17β-estradiol inhibits the production of infectious particles of hepatitis C virus

Abstract

Persistent infection with hepatitis C virus causes serious liver diseases, such as chronic hepatitis, hepatic cirrhosis and hepatocellular carcinoma. The male gender is one of the critical factors in progression of hepatic fibrosis due to chronic HCV infection; thus female hormones may play a role in delaying the progression of hepatic fibrosis. It has also been reported that women are more likely than men to clear HCV in the acute phase of infection. These observations lead the present authors to the question: do female hormones inhibit HCV infection? In this study using HCV J6/JFH1 and Huh-7.5 cells, the possible inhibitory effect(s) of female hormones such as 17β-estradiol (the most potent physiological estrogen) and progesterone on HCV RNA replication, HCV protein synthesis and production of HCV infectious particles (virions) were analyzed.

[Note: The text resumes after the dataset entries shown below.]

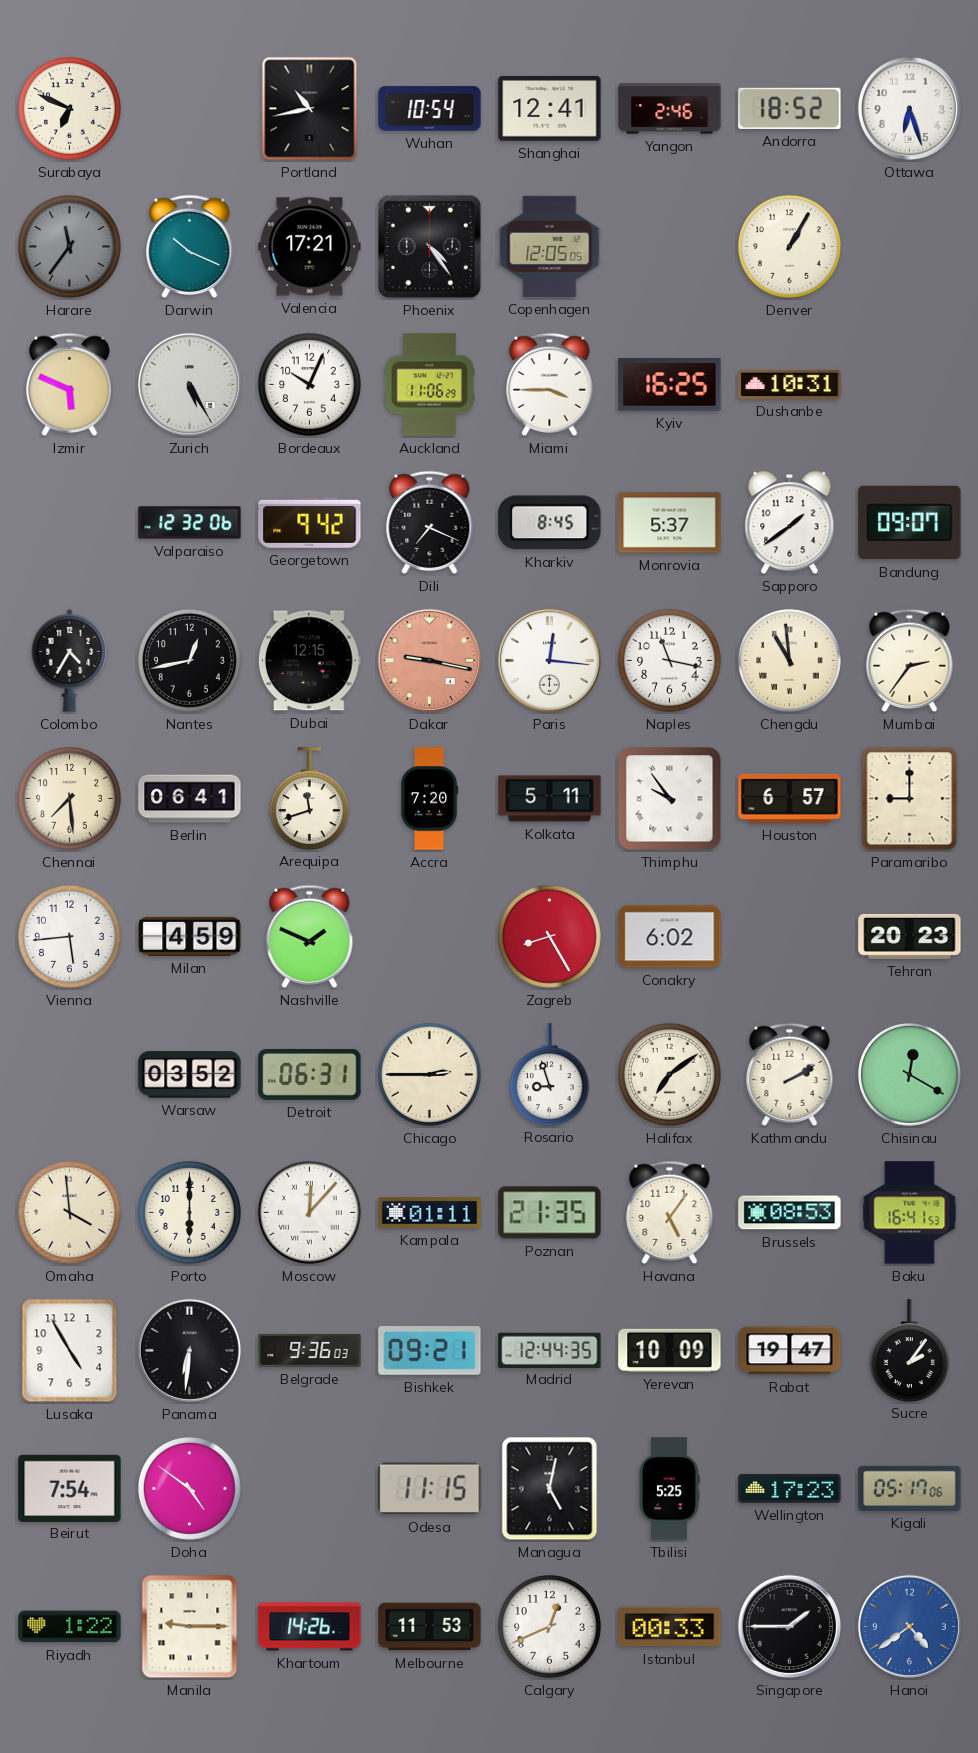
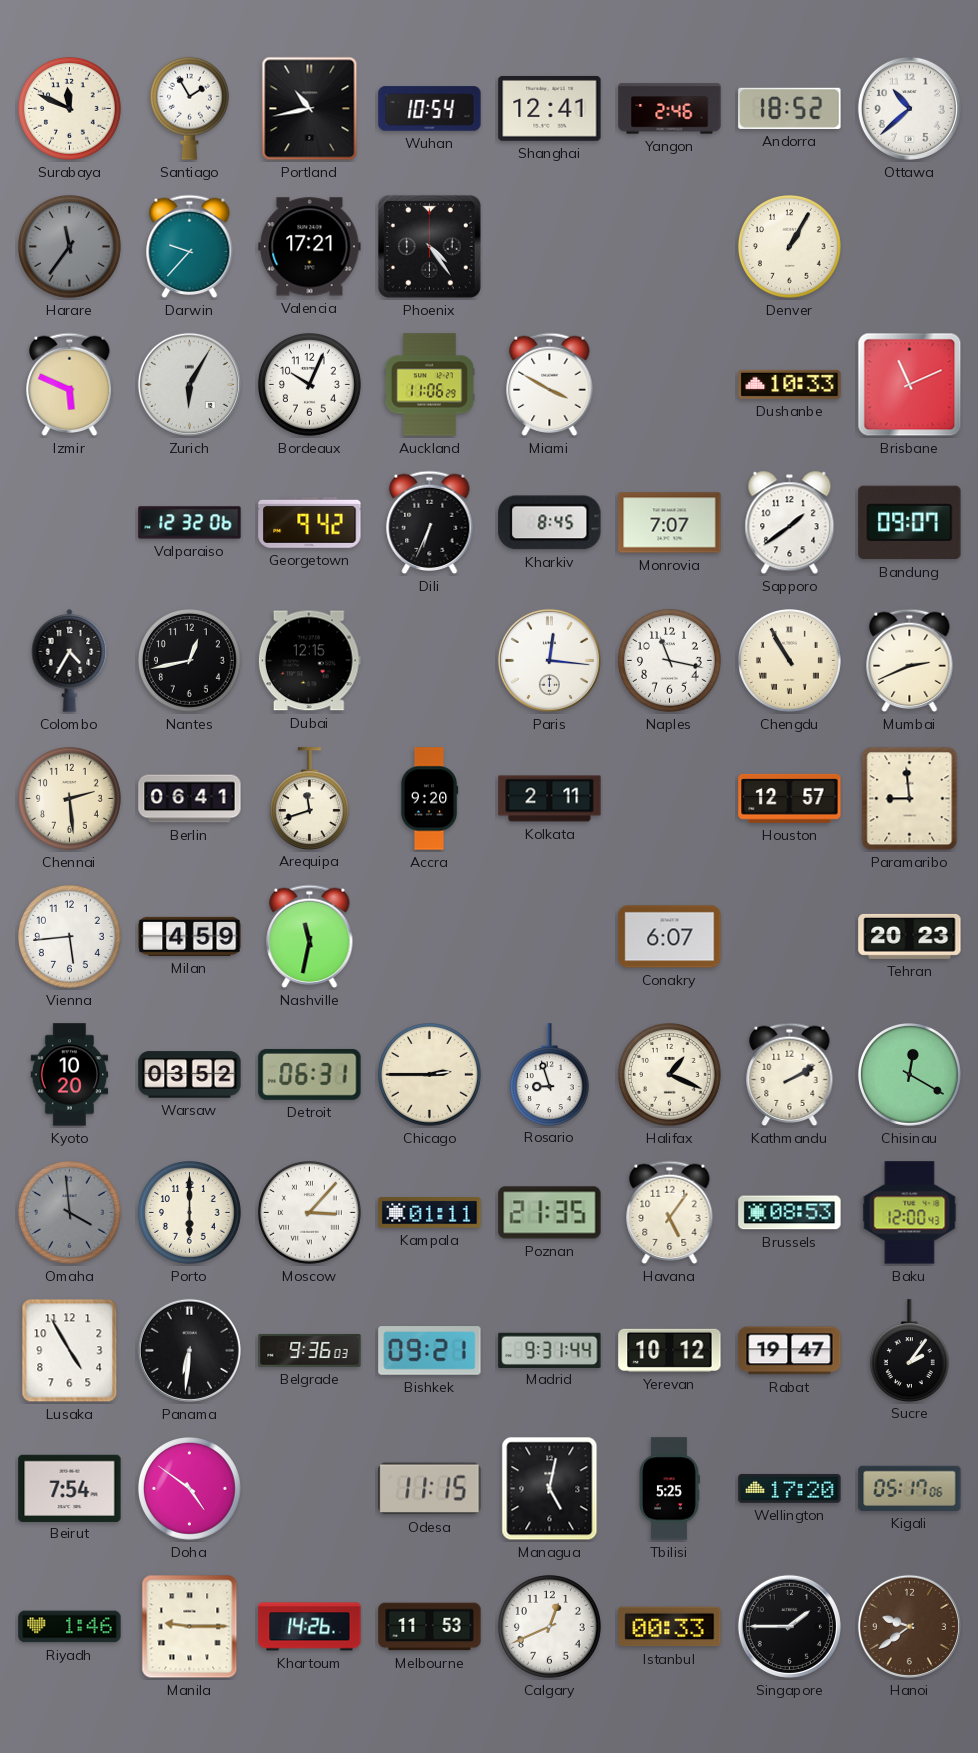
Surabaya: 6:49 -> 11:49
Santiago: none -> 1:55
Ottawa: 6:27 -> 10:38
Darwin: 10:19 -> 9:37
Copenhagen: 12:05 -> none
Zurich: 5:25 -> 6:05
Miami: 3:45 -> 3:50
Kyiv: 16:25 -> none
Dushanbe: 10:31 -> 10:33
Brisbane: none -> 11:11
Dili: 7:19 -> 6:34
Monrovia: 5:37 -> 7:07
Dakar: 9:17 -> none
Chengdu: 10:59 -> 10:55
Mumbai: 2:36 -> 2:41
Chennai: 7:29 -> 2:29
Accra: 7:20 -> 9:20
Kolkata: 5:11 -> 2:11
Thimphu: 9:54 -> none
Houston: 6:57 -> 12:57
Paramaribo: 9:00 -> 8:59
Nashville: 1:49 -> 11:32
Zagreb: 8:25 -> none
Conakry: 6:02 -> 6:07
Kyoto: none -> 10:20
Halifax: 7:09 -> 1:19
Omaha dial: cream -> grey
Moscow: 12:07 -> 3:07
Baku: 16:41 -> 12:00
Madrid: 12:44 -> 9:31
Yerevan: 10:09 -> 10:12
Wellington: 17:23 -> 17:20
Riyadh: 1:22 -> 1:46
Hanoi: 4:39 -> 9:39
Hanoi dial: blue -> brown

It was found that E₂, but not P₄, significantly inhibited production of the HCV virion without inhibiting HCV RNA replication or HCV protein synthesis. E₂-mediated inhibition of HCV virion production was abolished by a nuclear estrogen receptor (ER) antagonist ICI182780. Moreover, treatment with the ERα-selective agonist 4, 4', 4″- (4-propyl-[1H]-pyrazole-1, 3, 5-triyl)trisphenol (PPT), but not with the ERβ-selective agonist 2, 3-bis (4-hydroxyphenyl)-propionitrile (DPN) or the G protein-coupled receptor 30 (GPR30)-selective agonist 1-(4-[6-bromobenzo 1, 3 dioxol-5-yl]-3a, 4, 5, 9b-tetrahydro-3H-cyclopenta [c] quinolin-8-yl)-ethanone (G-1), significantly inhibited HCV virion production. Taken together, the present results suggest that the most potent physiological estrogen, E₂, inhibits the production of HCV infectious particles in an ERα-dependent manner.